Jason Callisto had no wife and kids, and she’d been dreaming about him her entire adult life.

“What kinds of things do you read?”

Cass let him steer the conversation. For a man who didn’t know what total strangers talked about over dinner, he did a dandy job of coming up with topics. They spent the rest of the meal on books, as he said he spent a lot of his time on tour reading or watching television series. Toward the end, the conversation drifted to books that had been made into movies, which is what they were talking about when the phone rang.

Annoyed by the interruption, she grabbed her plate and headed for the kitchen. She’d become neutral enough her head wasn’t spinning, but like walking a tightrope across the Grand Canyon while juggling fine china, any lapse in concentration would be the end of her. “Hello?” she answered the phone.

“Hi, sweetie, we just wondered if your guest made it.”

She grimaced. Only her mother could call with such deadly accuracy.

“Yes, Mom, he did.” Cass closed her eyes. She had to get her mother off the phone before her concentration lapsed. She couldn’t work on two fronts and her mother could just about read minds. “Listen, Mom, I have a dinner guest.”

Her mother missed a beat. A sure testament to how odd that was. Let the mind reading begin. “A dinner guest?”

Jason tapped her shoulder. “Do you mind if I put on some music?”

“Go ahead,” she said, and then she felt the blood rush to her face.

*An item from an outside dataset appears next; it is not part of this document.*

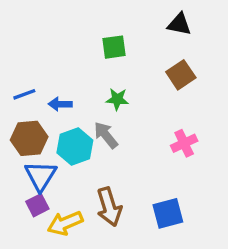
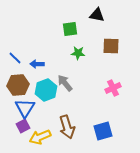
black triangle: (179, 24) -> (97, 15), moved
brown square: (181, 75) -> (111, 46), turned 36
blue line: (24, 94) -> (15, 58), turned 64
green star: (117, 99) -> (78, 53), moved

She hadn’t hidden her Touchstone CDs. He would see the whole collection in chronological order and think she was a freak, or worse, a groupie. But instead of going into the cabinet, he picked one up from the sideboard and popped it in. Nat King Cole from her Christmas pile. The soothing tones of the CD filled the room, but somehow managed to leave her unsoothed.

“I see.” Mom could pack more meaning into fewer words all the time. Soon she’d be communicating solely through expressions.

“I shouldn’t keep him waiting.”

Jason began clearing the table. He’d located the dish soap and started filling the sink with steaming water while he carried the plates to it. If she stayed on the phone long enough, he might pack up the leftovers and wash the dishes. He walked past her with a damp rag to wipe down the table. “I’ll call you later.”

“I’ll wait up. ’Bye, sweetie.” Mom hung up before Cass could counter. Seriously, very soon the phone would ring and she would, upon hearing nothing, know it was her mother
and
what was meant by the expressions being made at the receiver on the other end. Nothing would need to be said because her mother would be able to read her mind. They might skip the phone altogether. Her mother could stare up the holler, communicating telepathically.

“You didn’t have to do all that,” Cass protested.

“All what?” Jason strolled back into the kitchen with the towel. “If you get started putting away the leftovers, I’ll work on the dishes and we can get to the movie. Do you have any rubber gloves?”